Count the parent company of First National Bank of Chester County out of the federal bank bailout program.

The U.S. Treasury Department had given approval to provide up to $25 million in capital to First Chester County Corp. The West Chester bank holding company had scheduled a special meeting of its shareholders for Wednesday to authorize the issuance of 30,000 shares of preferred stock to the Treasury.

Well, that meeting’s not going to happen now. First Chester County has become the latest bank to say “no thanks.”

CEO John A. Featherman III said in a statement that the rules and regulations of the federal Capital Purchase Program had changed in ways that “would restrict the way we support our shareholders, customers, employees and communities.”

That’s a polite way of saying what Sun Bancorp Inc. CEO Thomas X. Geisel said last week: The whole program has become politicized.

Where the Treasury Department had wanted to avoid stigmatizing banks who accepted taxpayer money and thus invited healthy banks to apply for its relatively inexpensive capital, various lawmakers have had no such restraint in demonizing bankers.

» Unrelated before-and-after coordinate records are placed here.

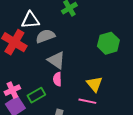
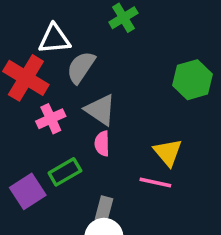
gray semicircle: (45, 36) -> (81, 67), turned -36
pink cross: (12, 90) -> (51, 119), moved

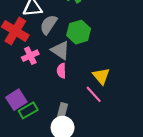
green hexagon: (193, 80) -> (79, 32), moved
green rectangle: (65, 172) -> (28, 110), moved
pink line: (155, 182) -> (94, 94), turned 36

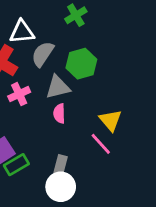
gray triangle: (60, 50) -> (58, 87), turned -48

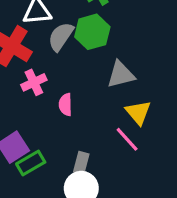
green hexagon: (81, 64) -> (92, 32), moved
gray triangle: (58, 87) -> (121, 75), moved
pink semicircle: (59, 113) -> (65, 105), moved

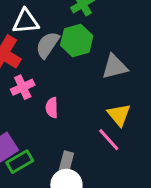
gray triangle: (121, 75) -> (115, 67), moved

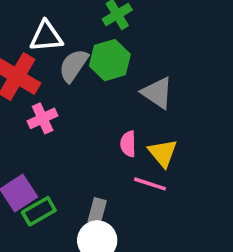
gray triangle: (115, 67) -> (157, 93), turned 48
pink semicircle: (52, 108) -> (128, 144), moved
pink line: (109, 140) -> (150, 184), turned -30

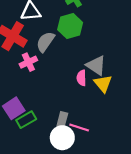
gray semicircle: (73, 66) -> (45, 42), moved
gray triangle: (157, 93) -> (96, 65), moved
pink line: (150, 184) -> (79, 128), moved

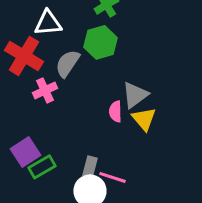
gray triangle: (96, 65) -> (135, 95), turned 50

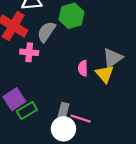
pink cross: (45, 90) -> (29, 52), turned 30
gray triangle: (135, 95) -> (113, 58), moved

As the rules changed, changed and changed again, it clear that some bankers now view the federal program as more trouble than it’s worth.

Last call at malls

The retail sales numbers may have been surprisingly positive last week, but retailers and shopping centers they’re in aren’t ready to celebrate just yet.

Last week, Pennsylvania Real Estate Investment Trust, which owns a lot of the shopping malls locally, announced plans to reduce hours at some of them as of March 30.

The following malls will close at 9 p.m. rather than 9:30 p.m. Monday through Saturday: Cumberland, Exton Square, The Mall at Voorhees Town Center, Moorestown, Plymouth Meeting, Springfield and Willow Grove Park.

The Gallery at Market East in Center city will close at 7 p.m. Monday through Saturday. Currently, it closes at 8 p.m. on Wednesdays and Fridays.

Open times for all the malls remain the same as do Sunday hours. The shopping mall owner said it’s been monitoring mall traffic patterns and has noticed a shift to earlier peak shopping hours.


Today: BMP Sunstone, Stonemor Partners, SL Industries;

Tuesday: Hemispherx Biopharma, Royal Bancshares of Pennsylvania, WPCS International;

Wednesday: Charming Shoppes;

Thursday: InTest, PhotoMedex.


A lot of banks were priced for Armageddon. When some of the names which were most under the gun say things are looking better, that’s certainly good news.

- Bill Stone, chief investment strategist at PNC Wealth Management in Philadelphia told Bloomberg News.